Task brief:
Restate each entry below without changing a word.

Supplied records:
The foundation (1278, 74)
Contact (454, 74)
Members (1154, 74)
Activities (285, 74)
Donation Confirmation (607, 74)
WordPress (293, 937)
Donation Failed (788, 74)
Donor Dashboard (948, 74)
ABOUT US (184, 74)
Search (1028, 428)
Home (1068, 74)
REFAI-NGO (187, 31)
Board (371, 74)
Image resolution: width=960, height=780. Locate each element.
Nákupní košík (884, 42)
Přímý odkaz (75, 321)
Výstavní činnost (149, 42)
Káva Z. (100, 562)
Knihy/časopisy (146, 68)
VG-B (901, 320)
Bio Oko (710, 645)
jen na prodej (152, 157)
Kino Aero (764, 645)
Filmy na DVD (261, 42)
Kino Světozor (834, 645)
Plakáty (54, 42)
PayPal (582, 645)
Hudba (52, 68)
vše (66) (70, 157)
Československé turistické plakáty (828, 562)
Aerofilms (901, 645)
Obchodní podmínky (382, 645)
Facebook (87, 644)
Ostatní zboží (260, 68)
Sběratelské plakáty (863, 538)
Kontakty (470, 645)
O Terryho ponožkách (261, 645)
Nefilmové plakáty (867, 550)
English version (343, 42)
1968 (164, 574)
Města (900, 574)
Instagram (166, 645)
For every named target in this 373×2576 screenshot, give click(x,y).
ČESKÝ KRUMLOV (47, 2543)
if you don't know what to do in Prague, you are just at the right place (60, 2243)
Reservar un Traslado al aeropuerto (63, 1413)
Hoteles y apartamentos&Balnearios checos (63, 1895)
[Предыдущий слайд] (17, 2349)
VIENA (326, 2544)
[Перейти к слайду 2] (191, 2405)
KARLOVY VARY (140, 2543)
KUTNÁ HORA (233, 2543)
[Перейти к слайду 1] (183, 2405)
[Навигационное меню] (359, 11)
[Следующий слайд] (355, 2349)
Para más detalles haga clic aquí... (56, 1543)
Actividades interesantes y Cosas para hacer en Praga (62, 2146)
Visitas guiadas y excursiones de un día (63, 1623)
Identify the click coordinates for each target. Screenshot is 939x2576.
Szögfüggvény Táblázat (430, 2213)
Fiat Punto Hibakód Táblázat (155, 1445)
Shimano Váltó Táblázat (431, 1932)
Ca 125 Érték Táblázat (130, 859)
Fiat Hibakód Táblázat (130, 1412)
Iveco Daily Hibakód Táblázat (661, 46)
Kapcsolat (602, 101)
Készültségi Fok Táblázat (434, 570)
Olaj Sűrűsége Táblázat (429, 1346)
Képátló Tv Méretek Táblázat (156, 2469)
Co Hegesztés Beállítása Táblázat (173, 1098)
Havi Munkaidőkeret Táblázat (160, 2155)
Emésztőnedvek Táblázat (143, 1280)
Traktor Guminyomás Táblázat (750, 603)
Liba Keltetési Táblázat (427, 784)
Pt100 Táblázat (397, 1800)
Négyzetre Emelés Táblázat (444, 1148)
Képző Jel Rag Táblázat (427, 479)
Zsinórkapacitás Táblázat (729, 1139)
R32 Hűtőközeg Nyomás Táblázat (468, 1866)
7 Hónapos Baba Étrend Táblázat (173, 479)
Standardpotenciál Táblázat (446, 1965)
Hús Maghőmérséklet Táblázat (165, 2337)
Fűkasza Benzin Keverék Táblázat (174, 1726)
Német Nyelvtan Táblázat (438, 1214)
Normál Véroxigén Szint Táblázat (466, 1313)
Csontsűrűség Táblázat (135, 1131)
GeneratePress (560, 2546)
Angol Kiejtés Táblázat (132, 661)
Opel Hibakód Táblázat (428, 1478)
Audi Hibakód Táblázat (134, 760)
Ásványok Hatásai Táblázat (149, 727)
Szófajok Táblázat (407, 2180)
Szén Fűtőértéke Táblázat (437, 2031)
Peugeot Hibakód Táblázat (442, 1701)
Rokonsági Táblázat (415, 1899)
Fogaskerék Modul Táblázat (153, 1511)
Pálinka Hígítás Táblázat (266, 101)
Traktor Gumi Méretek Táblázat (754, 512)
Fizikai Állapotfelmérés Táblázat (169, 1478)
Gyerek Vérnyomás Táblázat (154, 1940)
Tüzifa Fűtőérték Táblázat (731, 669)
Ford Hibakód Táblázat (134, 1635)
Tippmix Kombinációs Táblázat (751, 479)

Written reply:
The foundation (1278, 74)
Contact (454, 74)
Members (1154, 74)
Activities (285, 74)
Donation Confirmation (607, 74)
WordPress (293, 937)
Donation Failed (788, 74)
Donor Dashboard (948, 74)
ABOUT US (184, 74)
Search (1028, 428)
Home (1068, 74)
REFAI-NGO (187, 31)
Board (371, 74)
Image resolution: width=960, height=780. Locate each element.
Nákupní košík (884, 42)
Přímý odkaz (75, 321)
Výstavní činnost (149, 42)
Káva Z. (100, 562)
Knihy/časopisy (146, 68)
VG-B (901, 320)
Bio Oko (710, 645)
jen na prodej (152, 157)
Kino Aero (764, 645)
Filmy na DVD (261, 42)
Kino Světozor (834, 645)
Plakáty (54, 42)
PayPal (582, 645)
Hudba (52, 68)
vše (66) (70, 157)
Československé turistické plakáty (828, 562)
Aerofilms (901, 645)
Obchodní podmínky (382, 645)
Facebook (87, 644)
Ostatní zboží (260, 68)
Sběratelské plakáty (863, 538)
Kontakty (470, 645)
O Terryho ponožkách (261, 645)
Nefilmové plakáty (867, 550)
English version (343, 42)
1968 (164, 574)
Města (900, 574)
Instagram (166, 645)
For every named target in this 373×2576 screenshot, give click(x,y).
ČESKÝ KRUMLOV (47, 2543)
if you don't know what to do in Prague, you are just at the right place (60, 2243)
Reservar un Traslado al aeropuerto (63, 1413)
Hoteles y apartamentos&Balnearios checos (63, 1895)
[Предыдущий слайд] (17, 2349)
VIENA (326, 2544)
[Перейти к слайду 2] (191, 2405)
KARLOVY VARY (140, 2543)
KUTNÁ HORA (233, 2543)
[Перейти к слайду 1] (183, 2405)
[Навигационное меню] (359, 11)
[Следующий слайд] (355, 2349)
Para más detalles haga clic aquí... (56, 1543)
Actividades interesantes y Cosas para hacer en Praga (62, 2146)
Visitas guiadas y excursiones de un día (63, 1623)
Identify the click coordinates for each target. Screenshot is 939x2576.
Szögfüggvény Táblázat (430, 2213)
Fiat Punto Hibakód Táblázat (155, 1445)
Shimano Váltó Táblázat (431, 1932)
Ca 125 Érték Táblázat (130, 859)
Fiat Hibakód Táblázat (130, 1412)
Iveco Daily Hibakód Táblázat (661, 46)
Kapcsolat (602, 101)
Készültségi Fok Táblázat (434, 570)
Olaj Sűrűsége Táblázat (429, 1346)
Képátló Tv Méretek Táblázat (156, 2469)
Co Hegesztés Beállítása Táblázat (173, 1098)
Havi Munkaidőkeret Táblázat (160, 2155)
Emésztőnedvek Táblázat (143, 1280)
Traktor Guminyomás Táblázat (750, 603)
Liba Keltetési Táblázat (427, 784)
Pt100 Táblázat (397, 1800)
Négyzetre Emelés Táblázat (444, 1148)
Képző Jel Rag Táblázat (427, 479)
Zsinórkapacitás Táblázat (729, 1139)
R32 Hűtőközeg Nyomás Táblázat (468, 1866)
7 Hónapos Baba Étrend Táblázat (173, 479)
Standardpotenciál Táblázat (446, 1965)
Hús Maghőmérséklet Táblázat (165, 2337)
Fűkasza Benzin Keverék Táblázat (174, 1726)
Német Nyelvtan Táblázat (438, 1214)
Normál Véroxigén Szint Táblázat (466, 1313)
Csontsűrűség Táblázat (135, 1131)
GeneratePress (560, 2546)
Angol Kiejtés Táblázat (132, 661)
Opel Hibakód Táblázat (428, 1478)
Audi Hibakód Táblázat (134, 760)
Ásványok Hatásai Táblázat (149, 727)
Szófajok Táblázat (407, 2180)
Szén Fűtőértéke Táblázat (437, 2031)
Peugeot Hibakód Táblázat (442, 1701)
Rokonsági Táblázat (415, 1899)
Fogaskerék Modul Táblázat (153, 1511)
Pálinka Hígítás Táblázat (266, 101)
Traktor Gumi Méretek Táblázat (754, 512)
Fizikai Állapotfelmérés Táblázat (169, 1478)
Gyerek Vérnyomás Táblázat (154, 1940)
Tüzifa Fűtőérték Táblázat (731, 669)
Ford Hibakód Táblázat (134, 1635)
Tippmix Kombinációs Táblázat (751, 479)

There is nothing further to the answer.